O esquema armado pelos sequazes de Paulo Bernardo para
roubar mais de R$ 100 milhões dos funcionários públicos revela uma criatividade
e eficiência que o PT jamais conseguiu demonstrar para administrar ou impedir a
crise econômica em que afundou o País. De acordo com a Polícia Federal (PF),
sem nenhuma necessidade ou função senão a de armar o propinoduto, uma
empresa-companheira, a Consist Software, foi contratada pelo Ministério do
Planejamento, mediante licitação dirigida, para gerenciar os empréstimos
consignados aos servidores públicos. Para isso cobrava uma taxa de cerca de R$
1,00, debitada mensalmente na folha de pagamento do tomador do crédito,
independentemente do valor do empréstimo. A Consist ficava com menos de um
terço desse valor, como pagamento pelo serviço prestado. O restante virava
propina, a maior parte cabendo ao PT, de acordo com distribuição que era feita
pelo então tesoureiro do partido, hoje encarcerado, João Vaccari Neto. Para
Paulo Bernardo cabia uma comissão que era inicialmente de quase 10% e com o
tempo foi sendo reduzida.
Surpreendidos pela forte repercussão que a Operação Custo
Brasil teve desde logo na mídia e nos círculos políticos, com a desfaçatez
habitual os petistas partiram imediatamente para a ofensiva alegando, como
vociferou o senador Lindbergh Farias, que a prisão de Paulo Bernardo teve
“evidente motivação política”, destinada a desviar a atenção dos problemas que
o governo interino está enfrentando pelo fato de em menos de um mês três
ministros de Michel Temer terem sido demitidos.

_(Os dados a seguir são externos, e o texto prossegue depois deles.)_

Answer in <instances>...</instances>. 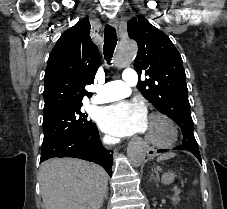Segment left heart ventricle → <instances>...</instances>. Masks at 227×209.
I'll list each match as a JSON object with an SVG mask.
<instances>
[{
    "label": "left heart ventricle",
    "mask_w": 227,
    "mask_h": 209,
    "mask_svg": "<svg viewBox=\"0 0 227 209\" xmlns=\"http://www.w3.org/2000/svg\"><path fill=\"white\" fill-rule=\"evenodd\" d=\"M142 134L144 138L162 141L169 137L170 132L166 124L162 121L149 119Z\"/></svg>",
    "instance_id": "b2bd125f"
}]
</instances>
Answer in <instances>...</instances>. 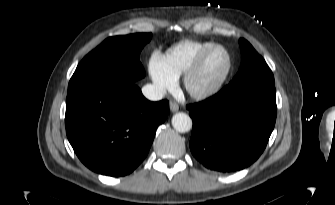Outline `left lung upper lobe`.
<instances>
[{
	"label": "left lung upper lobe",
	"instance_id": "5c2ea615",
	"mask_svg": "<svg viewBox=\"0 0 335 205\" xmlns=\"http://www.w3.org/2000/svg\"><path fill=\"white\" fill-rule=\"evenodd\" d=\"M241 49V66L231 83L261 81L275 85L274 76L265 60L245 39L239 40Z\"/></svg>",
	"mask_w": 335,
	"mask_h": 205
}]
</instances>
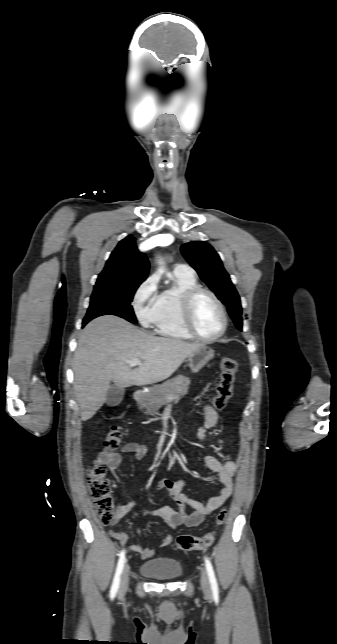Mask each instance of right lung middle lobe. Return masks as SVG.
Masks as SVG:
<instances>
[{
	"mask_svg": "<svg viewBox=\"0 0 337 644\" xmlns=\"http://www.w3.org/2000/svg\"><path fill=\"white\" fill-rule=\"evenodd\" d=\"M140 284L95 285L83 324L102 315H116L137 323L131 302Z\"/></svg>",
	"mask_w": 337,
	"mask_h": 644,
	"instance_id": "obj_1",
	"label": "right lung middle lobe"
}]
</instances>
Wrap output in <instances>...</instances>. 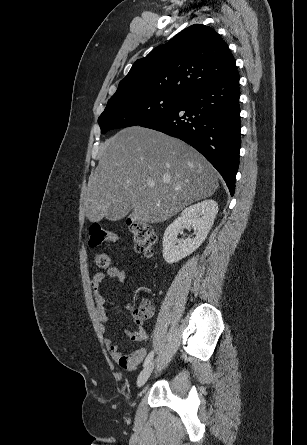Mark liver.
<instances>
[{
	"mask_svg": "<svg viewBox=\"0 0 307 445\" xmlns=\"http://www.w3.org/2000/svg\"><path fill=\"white\" fill-rule=\"evenodd\" d=\"M218 186L217 170L193 146L152 128L128 126L100 144L88 180L87 216L99 223L108 212L116 220L132 210L134 220L164 223Z\"/></svg>",
	"mask_w": 307,
	"mask_h": 445,
	"instance_id": "liver-1",
	"label": "liver"
}]
</instances>
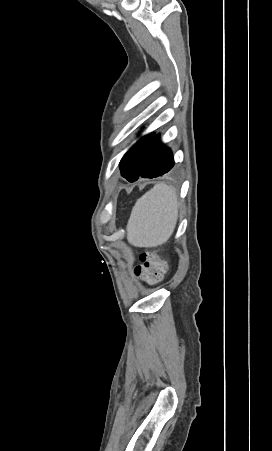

Ora, ao longo dos dois anos e
dois meses até agora decorridos desde o início de suas operações, a Lava Jato
jamais precisou de “motivação política” para levar uma legião de petistas e
políticos de outros partidos à barra dos tribunais. A “motivação” da prisão de
Paulo Bernardo foi exatamente a mesma que obrigou os três ministros do PMDB a
deixarem os cargos: bem fundamentadas suspeitas de corrupção.
Alegam também os petistas, eternas vítimas de um sistema
injusto que, não obstante, os manteve por mais de 13 anos no poder, que o juiz
que autorizou a operação abusou de seus poderes, usurpando prerrogativas da
Suprema Corte ao invadir o apartamento de Paulo Bernardo em Brasília, que na
verdade é propriedade do Senado Federal, cedido à mulher do investigado, a
senadora Gleisi Hoffmann (PT-PR). De acordo com esse ponto de vista, Paulo
Bernardo não tem foro privilegiado, mas a senadora, que é sua mulher, tem. Para
agir, portanto, a PF teria que ter sido autorizada pelo STF.
O argumento de abuso de autoridade – que instrui uma
representação que o presidente do Senado, Renan Calheiros, se apressou a
apresentar ao STF – pode até ter procedência, embora cada caso deva ser
considerado sempre com a cautela necessária para evitar, por exemplo, que o
foro privilegiado de cônjuges se torne o confortável refúgio de meliantes e
também para se evitar que apartamento funcional receba tratamento privilegiado,
que deve ser atribuído a uma pessoa que recebe múnus de autoridade, e não a um
imóvel. De qualquer modo, essa é uma decisão que cabe à Suprema Corte tomar.
De resto, abuso de verdade, e claramente criminoso, é o que
comete quem não tem o menor escrúpulo para, em nome de interesses políticos e
da ganância pessoal, meter a mão no bolso de cidadãos indefesos.